KYLEREC 2019 is now over. All notes can be found by visiting this page!
Topic: Sheafy symplectic topology
Date: May 31 – June 6, 2019
Location: Truckee, CA
Flyer: Available here.
Pre-workshops: A pre-workshop will be organized at Stanford on May 18th, and another one at MIT on May 25th. Everyone is welcome ! Please email firstname.lastname@example.org if you are interested in attending. Notes will be posted on this website after the pre-workshops.
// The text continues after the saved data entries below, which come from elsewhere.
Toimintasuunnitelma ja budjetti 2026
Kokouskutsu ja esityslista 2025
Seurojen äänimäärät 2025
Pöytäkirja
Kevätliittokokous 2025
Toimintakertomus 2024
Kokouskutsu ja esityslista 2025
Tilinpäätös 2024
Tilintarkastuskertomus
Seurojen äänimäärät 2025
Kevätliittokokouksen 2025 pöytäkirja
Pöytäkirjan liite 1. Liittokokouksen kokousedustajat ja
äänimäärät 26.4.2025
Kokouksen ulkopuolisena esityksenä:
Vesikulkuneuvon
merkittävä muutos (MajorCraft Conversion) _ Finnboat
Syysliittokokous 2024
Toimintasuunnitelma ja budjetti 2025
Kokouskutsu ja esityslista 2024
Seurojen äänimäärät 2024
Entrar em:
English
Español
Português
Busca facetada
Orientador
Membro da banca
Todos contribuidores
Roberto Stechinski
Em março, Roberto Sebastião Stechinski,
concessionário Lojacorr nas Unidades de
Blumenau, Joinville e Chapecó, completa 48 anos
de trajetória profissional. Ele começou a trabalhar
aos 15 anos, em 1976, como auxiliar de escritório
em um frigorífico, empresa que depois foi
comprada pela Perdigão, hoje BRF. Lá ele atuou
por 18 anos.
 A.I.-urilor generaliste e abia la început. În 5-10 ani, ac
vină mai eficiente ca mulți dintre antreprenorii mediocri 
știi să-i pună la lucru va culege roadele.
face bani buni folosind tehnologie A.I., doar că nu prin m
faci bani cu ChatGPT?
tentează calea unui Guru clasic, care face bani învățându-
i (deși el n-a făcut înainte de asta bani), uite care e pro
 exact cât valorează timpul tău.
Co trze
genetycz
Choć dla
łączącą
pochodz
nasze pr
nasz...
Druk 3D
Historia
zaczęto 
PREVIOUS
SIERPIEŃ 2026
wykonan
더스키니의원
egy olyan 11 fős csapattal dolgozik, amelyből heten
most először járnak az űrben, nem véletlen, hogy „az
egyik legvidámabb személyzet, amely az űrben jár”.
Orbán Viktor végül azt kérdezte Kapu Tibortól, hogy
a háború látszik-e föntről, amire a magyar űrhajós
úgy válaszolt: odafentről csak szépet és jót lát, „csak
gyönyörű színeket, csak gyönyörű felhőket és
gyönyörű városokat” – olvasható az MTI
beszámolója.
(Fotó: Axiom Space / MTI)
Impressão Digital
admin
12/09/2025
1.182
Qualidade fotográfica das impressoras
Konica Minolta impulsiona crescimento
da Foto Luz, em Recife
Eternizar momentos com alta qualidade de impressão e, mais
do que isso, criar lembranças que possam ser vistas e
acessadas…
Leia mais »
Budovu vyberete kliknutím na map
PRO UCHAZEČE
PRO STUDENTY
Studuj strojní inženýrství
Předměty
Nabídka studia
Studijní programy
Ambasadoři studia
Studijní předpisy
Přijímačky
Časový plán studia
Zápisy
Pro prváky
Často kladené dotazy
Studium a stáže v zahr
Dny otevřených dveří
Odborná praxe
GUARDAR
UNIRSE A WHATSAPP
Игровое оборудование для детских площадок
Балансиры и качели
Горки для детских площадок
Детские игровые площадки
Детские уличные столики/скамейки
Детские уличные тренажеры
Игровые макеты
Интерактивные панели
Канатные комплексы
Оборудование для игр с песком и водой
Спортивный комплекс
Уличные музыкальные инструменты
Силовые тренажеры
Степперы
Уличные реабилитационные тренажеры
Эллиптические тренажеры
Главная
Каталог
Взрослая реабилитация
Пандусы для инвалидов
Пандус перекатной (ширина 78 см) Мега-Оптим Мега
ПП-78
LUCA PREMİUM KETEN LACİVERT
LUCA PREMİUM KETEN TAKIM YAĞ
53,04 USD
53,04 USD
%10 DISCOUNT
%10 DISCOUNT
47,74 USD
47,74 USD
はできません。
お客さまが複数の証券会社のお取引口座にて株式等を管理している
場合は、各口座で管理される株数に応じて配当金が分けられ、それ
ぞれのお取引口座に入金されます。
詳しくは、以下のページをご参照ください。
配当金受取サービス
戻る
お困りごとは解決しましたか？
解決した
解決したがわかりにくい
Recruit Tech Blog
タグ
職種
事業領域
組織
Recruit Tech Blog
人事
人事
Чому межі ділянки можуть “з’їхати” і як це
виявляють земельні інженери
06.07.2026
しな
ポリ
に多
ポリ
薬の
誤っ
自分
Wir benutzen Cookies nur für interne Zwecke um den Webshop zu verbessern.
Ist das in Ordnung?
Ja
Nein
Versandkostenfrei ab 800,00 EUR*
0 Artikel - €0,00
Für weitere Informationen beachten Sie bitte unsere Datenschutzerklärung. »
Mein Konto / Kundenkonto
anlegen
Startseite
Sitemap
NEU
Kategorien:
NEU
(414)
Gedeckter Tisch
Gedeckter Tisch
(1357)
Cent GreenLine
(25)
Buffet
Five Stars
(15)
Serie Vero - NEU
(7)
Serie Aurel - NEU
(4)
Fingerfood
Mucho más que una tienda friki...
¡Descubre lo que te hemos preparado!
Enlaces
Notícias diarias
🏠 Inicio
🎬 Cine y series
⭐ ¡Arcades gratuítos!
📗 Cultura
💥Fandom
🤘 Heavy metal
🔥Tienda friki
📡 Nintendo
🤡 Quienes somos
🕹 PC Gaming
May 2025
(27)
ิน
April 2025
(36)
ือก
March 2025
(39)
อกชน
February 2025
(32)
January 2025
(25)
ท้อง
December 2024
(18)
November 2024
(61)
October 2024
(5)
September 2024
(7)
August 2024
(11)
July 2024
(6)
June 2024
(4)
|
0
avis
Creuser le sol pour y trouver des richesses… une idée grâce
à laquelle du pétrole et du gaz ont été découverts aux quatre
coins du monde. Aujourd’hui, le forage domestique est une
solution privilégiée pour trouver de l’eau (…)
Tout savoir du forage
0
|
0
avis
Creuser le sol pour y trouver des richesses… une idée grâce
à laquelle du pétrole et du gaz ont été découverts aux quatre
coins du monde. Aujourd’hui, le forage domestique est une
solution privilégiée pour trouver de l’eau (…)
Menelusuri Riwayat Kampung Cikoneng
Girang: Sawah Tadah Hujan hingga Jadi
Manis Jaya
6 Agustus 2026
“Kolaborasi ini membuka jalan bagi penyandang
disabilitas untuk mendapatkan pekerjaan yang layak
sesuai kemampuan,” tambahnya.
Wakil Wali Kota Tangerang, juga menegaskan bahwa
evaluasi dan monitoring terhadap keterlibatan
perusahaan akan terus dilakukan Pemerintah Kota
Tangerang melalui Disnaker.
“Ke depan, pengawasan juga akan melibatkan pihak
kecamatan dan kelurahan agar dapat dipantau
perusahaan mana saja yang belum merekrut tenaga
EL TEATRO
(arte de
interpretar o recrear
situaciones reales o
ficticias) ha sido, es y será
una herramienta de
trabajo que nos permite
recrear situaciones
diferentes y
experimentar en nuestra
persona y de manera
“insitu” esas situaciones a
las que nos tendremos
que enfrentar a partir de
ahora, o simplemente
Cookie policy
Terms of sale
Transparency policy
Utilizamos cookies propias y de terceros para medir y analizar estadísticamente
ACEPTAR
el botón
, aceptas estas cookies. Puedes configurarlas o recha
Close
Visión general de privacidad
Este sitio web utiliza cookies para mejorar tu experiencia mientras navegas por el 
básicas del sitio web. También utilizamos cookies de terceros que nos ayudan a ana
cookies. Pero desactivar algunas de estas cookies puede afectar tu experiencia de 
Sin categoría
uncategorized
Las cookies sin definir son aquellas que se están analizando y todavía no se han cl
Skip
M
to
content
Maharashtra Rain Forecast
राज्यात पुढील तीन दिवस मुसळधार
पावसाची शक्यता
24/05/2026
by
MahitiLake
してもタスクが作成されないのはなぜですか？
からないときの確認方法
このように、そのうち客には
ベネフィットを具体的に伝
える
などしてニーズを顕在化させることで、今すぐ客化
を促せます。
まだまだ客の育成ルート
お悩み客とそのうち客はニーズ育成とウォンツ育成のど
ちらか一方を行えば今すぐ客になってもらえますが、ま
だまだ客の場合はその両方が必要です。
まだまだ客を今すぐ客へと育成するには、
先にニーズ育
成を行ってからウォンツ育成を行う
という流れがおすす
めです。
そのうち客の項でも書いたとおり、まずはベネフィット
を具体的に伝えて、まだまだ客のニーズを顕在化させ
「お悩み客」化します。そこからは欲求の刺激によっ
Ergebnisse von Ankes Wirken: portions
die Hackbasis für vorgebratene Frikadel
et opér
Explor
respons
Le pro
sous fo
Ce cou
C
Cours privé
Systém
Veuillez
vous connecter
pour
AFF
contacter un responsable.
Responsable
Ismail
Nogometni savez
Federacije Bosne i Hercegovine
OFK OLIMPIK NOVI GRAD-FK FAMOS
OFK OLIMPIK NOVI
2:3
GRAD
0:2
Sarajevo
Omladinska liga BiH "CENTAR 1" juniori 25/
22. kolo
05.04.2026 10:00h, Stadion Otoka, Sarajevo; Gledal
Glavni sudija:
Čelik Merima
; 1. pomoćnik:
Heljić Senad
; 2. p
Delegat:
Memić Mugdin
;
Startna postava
Applications are now closed. The deadline was March 22nd, 2019. Graduate students at any stage are encouraged to apply. We especially encourage applications from women, underrepresented minorities, and we are committed to providing assistance to students with disabilities or special needs.
Description: This year, we will investigate the relationship between the Fukaya categories of exact symplectic manifolds and sheaf theory. Fukaya categories are a central part of modern symplectic topology, mirror symmetry and low-dimensional topology, however they remain very difficult to compute. On the other hand, categories of constructible sheaves are much more concrete and tractable. In the case of a cotangent bundles, the work of Nadler-Zaslow identifies the infinitesimal Fukaya category with a certain category of sheaves on the zero-section. For more general Weinstein manifolds, it is conjectured that one can find a Lagrangian skeleton, generalizing the zero-section of a cotangent bundle, with at worst singularities from Nadler’s arboreal list. The wrapped Fukaya category is then expected to coincide with a category of sheaves on this skeleton. In particular, this suggests Fukaya categories should themselves exhibit sheafy properties: they might be reconstructed by breaking a symplectic manifold into pieces and gluing together local computations. One approach to doing this is provided by the work of Ganatra-Pardon-Shende, with many important structural implications for wrapped Fukaya categories.
This workshop will survey this circle of ideas. After covering the basics of Floer theory, the Fukaya category and sheaf theory, we will delve into the work of Nadler-Zaslow and of Ganatra-Pardon-Shende. We hope to see lots of interesting examples, calculations and applications along the way, in particular the aforementioned arboreal singularities. This should be of great interest to both newcomers to the symplectic and contact geometry, as well as more advanced graduate students.
Format: Kylerec is a student-led and student-run workshop. We will live in a communal setting, sharing cooking and cleaning responsibilities. Talks will be given by a majority of the participants, with guidance from our mentors. Our vision is to foster a healthy, relaxed and creative atmosphere where we can learn mathematics together and make human connections in the process. There are no spectators, only participants!
Mentors: Sheel Ganatra (USC), Xin Jin (Boston College), Laura Starkston (UC Davis), Umut Varolgunes (Stanford).
Organizing committee: Orsola Capovilla-Searle (Duke), Dahye Cho (Stony Brook), Cédric De Groote (Stanford), Tim Large (MIT), Sarah McConnell (Stanford).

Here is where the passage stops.